Quando terminou, ainda sentiu um certo desejo de continuar.
— Estava delicioso. Acho que, como eu, só mereço comer comida simples mesmo — suspirou Sofia Palmeira.
— Na verdade, eu não gosto de comida japonesa. Não suporto coisa crua. Uma vez, no jantar do departamento, fomos a um restaurante self-service. Vi muita gente na fila e resolvi entrar também. No fim, peguei três fatias de salmão fresco.
— Quando provei, parecia gordura pura.
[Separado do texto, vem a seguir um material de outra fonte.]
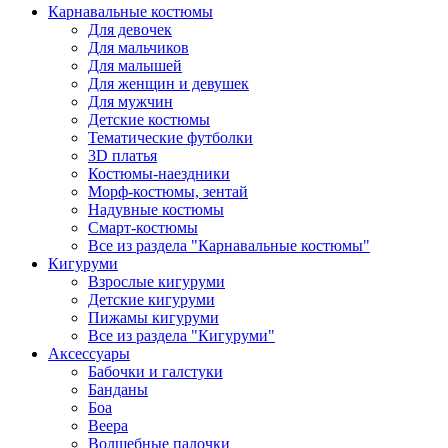
Карнавальные костюмы
Для девочек
Для мальчиков
Для малышей
Для женщин и девушек
Для мужчин
Детские костюмы
Тематические футболки
3D платья
Костюмы-наездники
Морф-костюмы, зентай
Надувные костюмы
Смарт-костюмы
Все из раздела "Карнавальные костюмы"
Кигуруми
Взрослые кигуруми
Детские кигуруми
Пижамы кигуруми
Все из раздела "Кигуруми"
Аксессуары
Бабочки и галстуки
Банданы
Боа
Веера
Волшебные палочки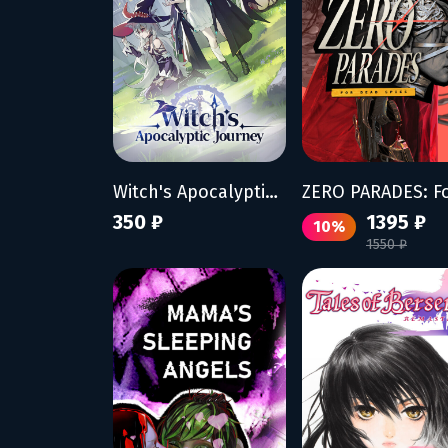
Witch's Apocalyptic Journey
350 ₽
1395 ₽
10%
1550 ₽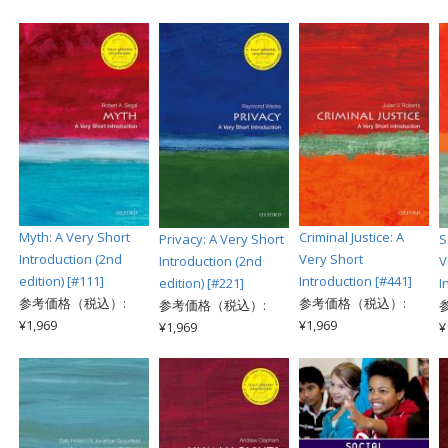
Myth: A Very Short
Criminal Justice: A
Privacy: A Very Short
S
Introduction (2nd
Very Short
Introduction (2nd
V
edition) [#111]
Introduction [#441]
edition) [#221]
I
参考価格（税込）:
参考価格（税込）:
参考価格（税込）:
¥1,969
¥1,969
¥1,969
¥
O sabor do wasabi subiu direto pra cabeça, quase morri ali mesmo. Depois disso, não consegui comer mais, então escondi as duas fatias que sobraram num guardanapo e joguei fora.
— Não entendo o que as pessoas veem de bom nisso. Claro, é só a minha opinião.
Melina Barbosa tocou a mão de Sofia Palmeira, dizendo:
— Não precisa se forçar a gostar do que você não aprecia.
— É...
Sofia Palmeira olhou para a tigela já vazia e disse:
— Mas... uma família que a gente não gosta, também pode deixar de lado?
Melina Barbosa percebeu que aquilo tinha a ver com a família de Sofia Palmeira. Não imaginava que era mesmo tão sério.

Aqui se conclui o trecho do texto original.